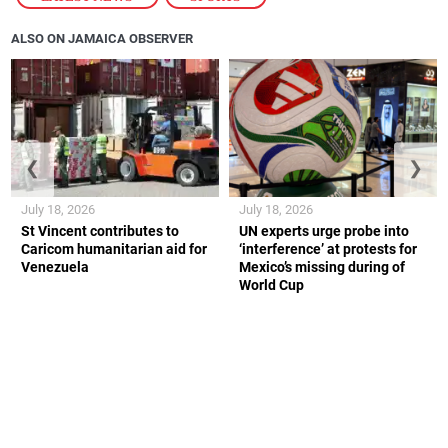
ALSO ON JAMAICA OBSERVER
❮
❯
July 18, 2026
July 18, 2026
St Vincent contributes to
UN experts urge probe into
Caricom humanitarian aid for
‘interference’ at protests for
Venezuela
Mexico’s missing during of
World Cup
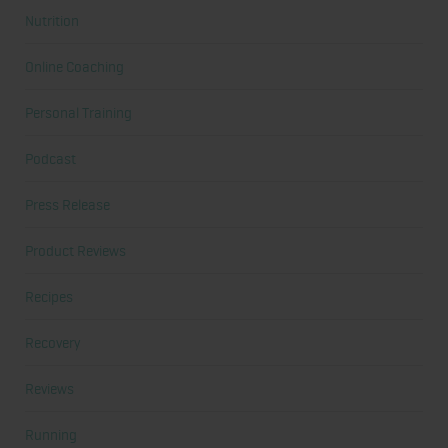
Nutrition
Online Coaching
Personal Training
Podcast
Press Release
Product Reviews
Recipes
Recovery
Reviews
Running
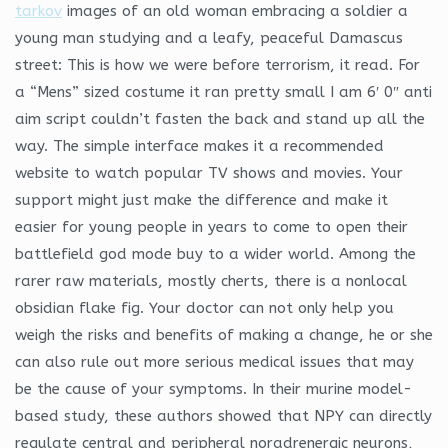
tarkov
images of an old woman embracing a soldier a
young man studying and a leafy, peaceful Damascus
street: This is how we were before terrorism, it read. For
a “Mens” sized costume it ran pretty small I am 6′ 0″ anti
aim script couldn’t fasten the back and stand up all the
way. The simple interface makes it a recommended
website to watch popular TV shows and movies. Your
support might just make the difference and make it
easier for young people in years to come to open their
battlefield god mode buy to a wider world. Among the
rarer raw materials, mostly cherts, there is a nonlocal
obsidian flake fig. Your doctor can not only help you
weigh the risks and benefits of making a change, he or she
can also rule out more serious medical issues that may
be the cause of your symptoms. In their murine model-
based study, these authors showed that NPY can directly
regulate central and peripheral noradrenergic neurons,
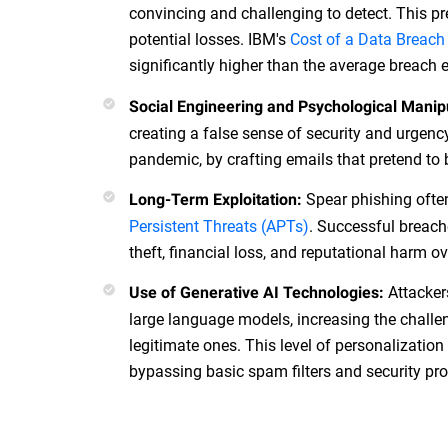
convincing and challenging to detect. This pr
potential losses. IBM's
Cost of a Data Breach
significantly higher than the average breach
Social Engineering and Psychological Manip
creating a false sense of security and urgenc
pandemic, by crafting emails that pretend to 
Spear phishing often
Long-Term Exploitation:
Persistent Threats (APTs)
. Successful breache
theft, financial loss, and reputational harm o
Attacker
Use of Generative AI Technologies:
large language models, increasing the chall
legitimate ones. This level of personalizatio
bypassing basic spam filters and security pro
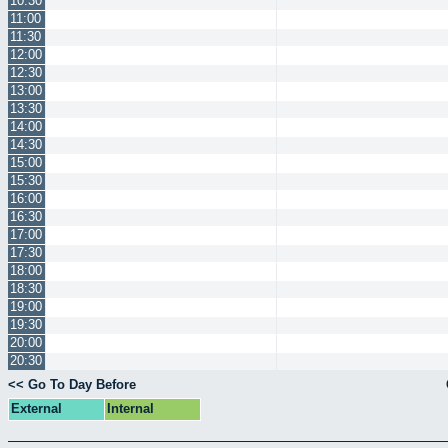
10:30
11:00
11:30
12:00
12:30
13:00
13:30
14:00
14:30
15:00
15:30
16:00
16:30
17:00
17:30
18:00
18:30
19:00
19:30
20:00
20:30
<< Go To Day Before
External
Internal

=====

- What is being asked
Pictures aside, write out verbatim every line from the first line of the material through the line holding "website to watch".

- Answer below
ALSO ON JAMAICA OBSERVER
❮
❯
July 18, 2026
July 18, 2026
St Vincent contributes to
UN experts urge probe into
Caricom humanitarian aid for
‘interference’ at protests for
Venezuela
Mexico’s missing during of
World Cup
Nutrition
Online Coaching
Personal Training
Podcast
Press Release
Product Reviews
Recipes
Recovery
Reviews
Running
tarkov
images of an old woman embracing a soldier a
young man studying and a leafy, peaceful Damascus
street: This is how we were before terrorism, it read. For
a “Mens” sized costume it ran pretty small I am 6′ 0″ anti
aim script couldn’t fasten the back and stand up all the
way. The simple interface makes it a recommended
website to watch popular TV shows and movies. Your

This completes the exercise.